Finnish painter and model (1932–2022)

Iria Leino (born Irja Aira Leino; 22 December 1932, Helsinki – 8 March 2022, New York City) was a Finnish-born painter.

==Early life and education==
Born Irja Aira Leino in 1932, she was raised by a family friend after her mother died in 1938. Leino pursued studies in art and fashion design in Finland before relocating to Paris on a scholarship to attend the École des Beaux-Arts. During her time in Paris, she also worked as a fashion journalist and model.

==Career==
In the 1950s, Leino established herself as a model, walking for fashion houses such as Pierre Balmain and Christian Dior. She adopted the name Iria after a misspelling of her original name during a modeling session.

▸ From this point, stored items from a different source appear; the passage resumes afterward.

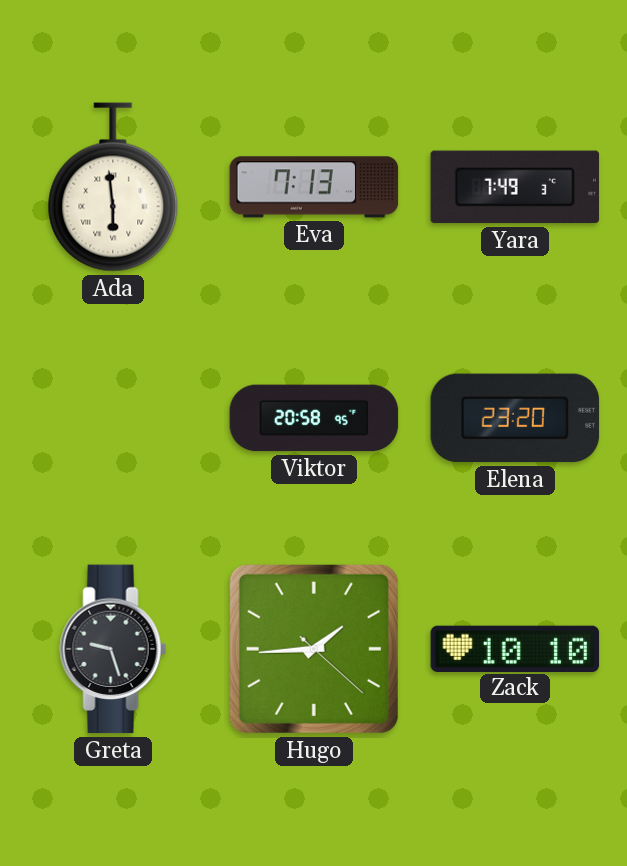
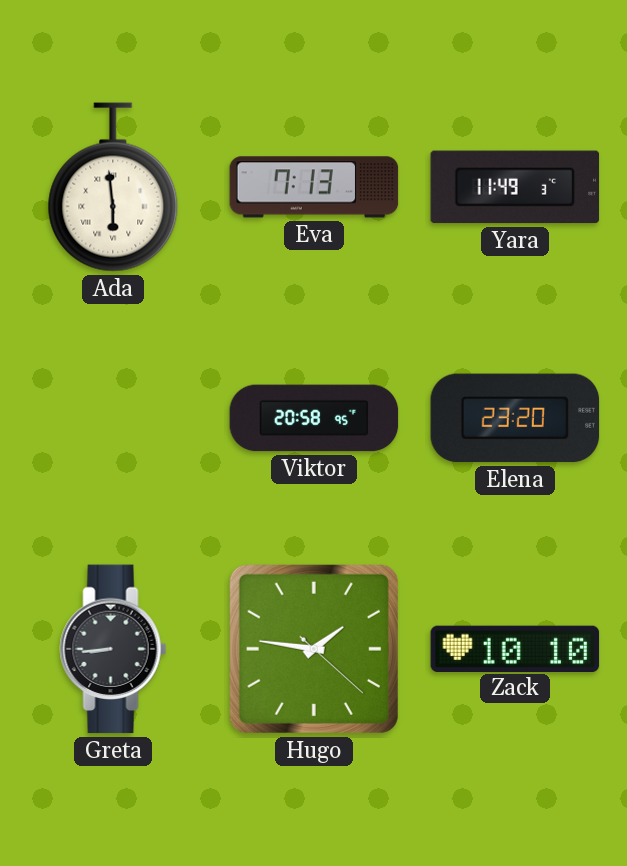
Yara: 7:49 -> 11:49
Greta: 9:27 -> 8:44
Hugo: 1:44 -> 1:46
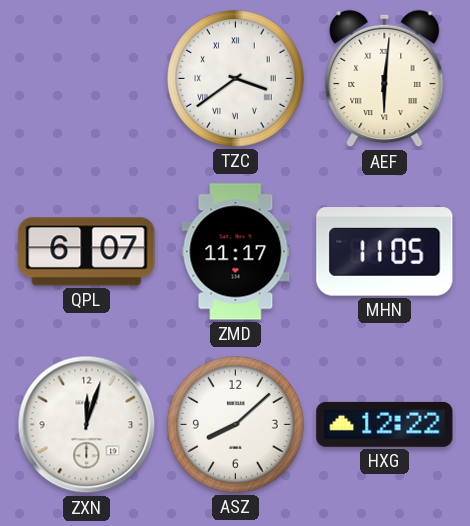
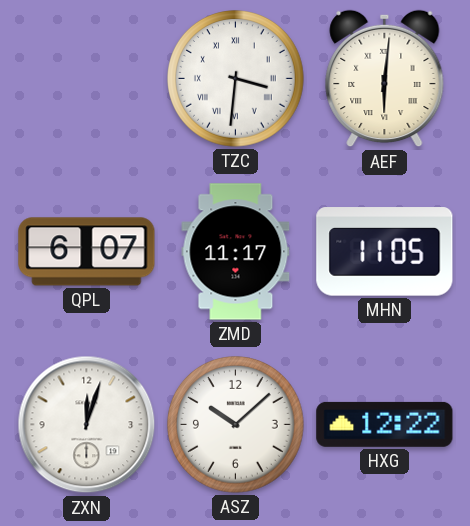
TZC: 3:39 -> 3:31
ASZ: 8:08 -> 10:08
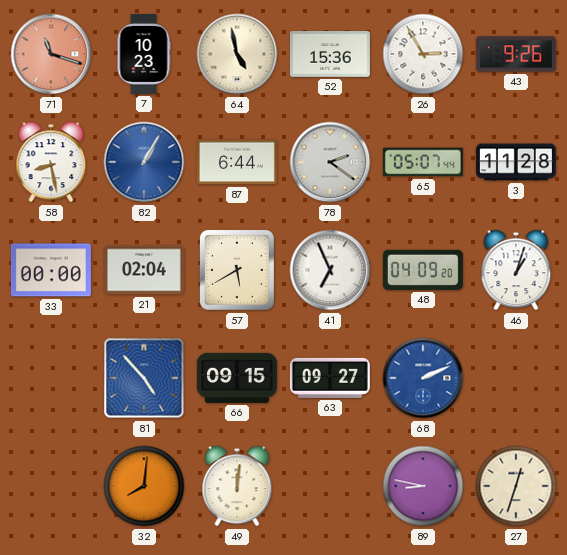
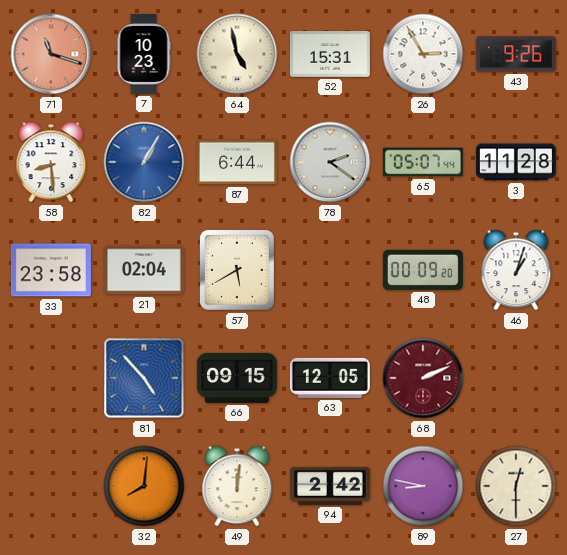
52: 15:36 -> 15:31
58: 8:28 -> 8:29
33: 00:00 -> 23:58
41: 6:56 -> none
48: 04:09 -> 00:09
63: 09:27 -> 12:05
68 dial: blue -> burgundy
94: none -> 2:42
27: 12:33 -> 12:30
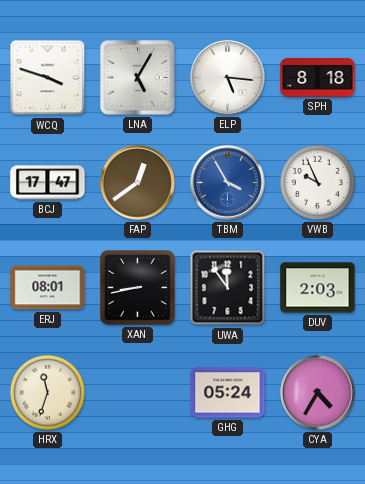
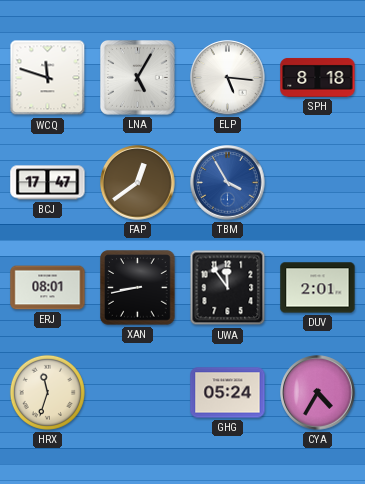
WCQ: 3:48 -> 11:48
VWB: 9:56 -> none
DUV: 2:03 -> 2:01
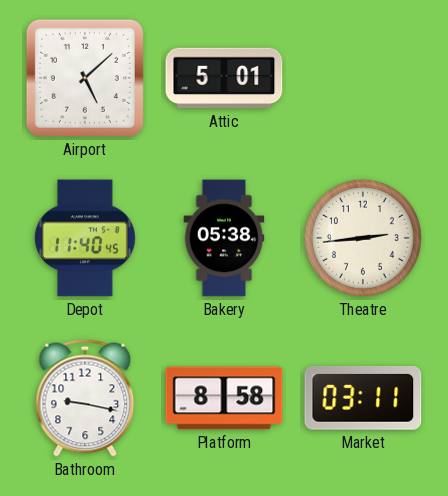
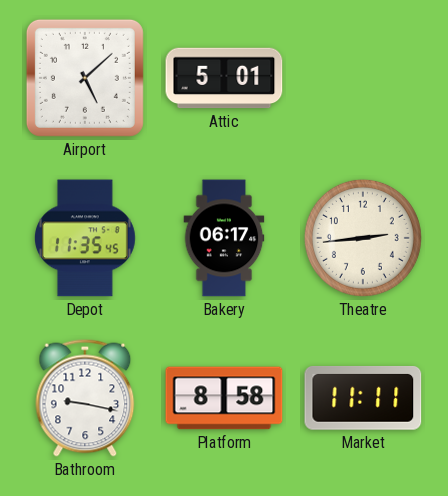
Depot: 11:40 -> 11:35
Bakery: 05:38 -> 06:17
Market: 03:11 -> 11:11
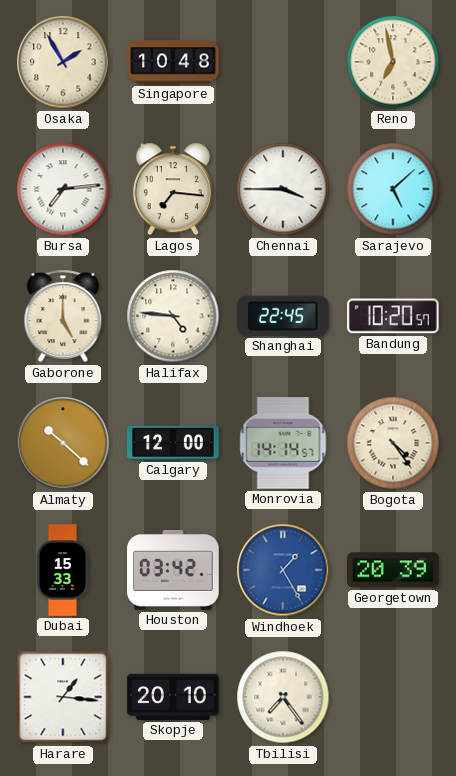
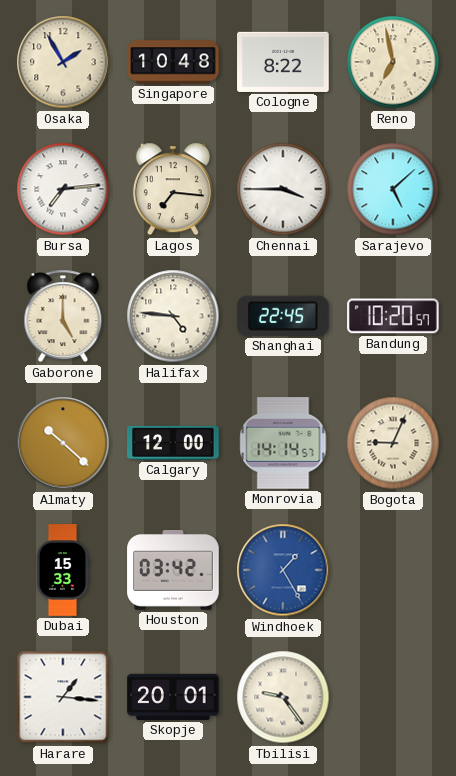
Cologne: none -> 8:22
Bogota: 4:24 -> 9:04
Georgetown: 20:39 -> none
Skopje: 20:10 -> 20:01
Tbilisi: 7:24 -> 9:24
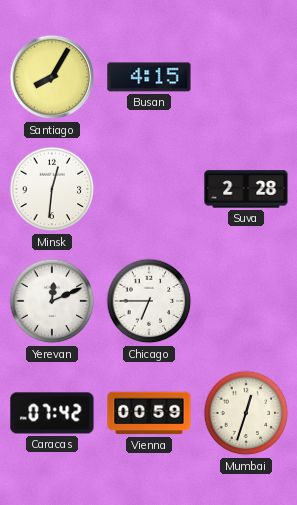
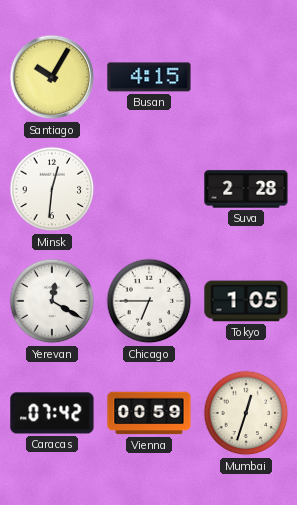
Santiago: 8:05 -> 10:05
Yerevan: 12:11 -> 12:20
Tokyo: none -> 1:05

Leino moved to New York City in 1964 and transitioned from modeling to painting following the development of a chronic eating disorder. She became a practicing Buddhist, influenced by the teachings of Swami Satchidananda Saraswati, founder of the Integral Yoga Institute in Manhattan.

In 1978, Leino faced eviction from her Greene Street studio when the building became a co-op. She resisted eviction through legal action, supported by pro bono lawyers, and declined a relocation offer.

==Work==
Leino's body of work includes abstract paintings, plasticky paint applications, and portraits, notably of Swami Satchidananda. She also created a nonrepresentational series titled Buddhist Rain and was known to paint while chanting mantras. Her works varied in size, and one notable piece, Homecoming (After), features high-heeled shoes and whiskey bottles.

After her death, her studio was found to contain over 1,000 paintings, most of which have never been seen in public, and many of which are posthumously being exhibited.

==Personal life==
In 2018, Leino married Robert Alan Saasto, a Finnish American lawyer, although other sources state that she never married. Leino owned properties in the 6th arrondissement of Paris and in Taormina, Sicily. She authorized the sale of her Paris residence for approximately $650,000 and established a trust with the proceeds.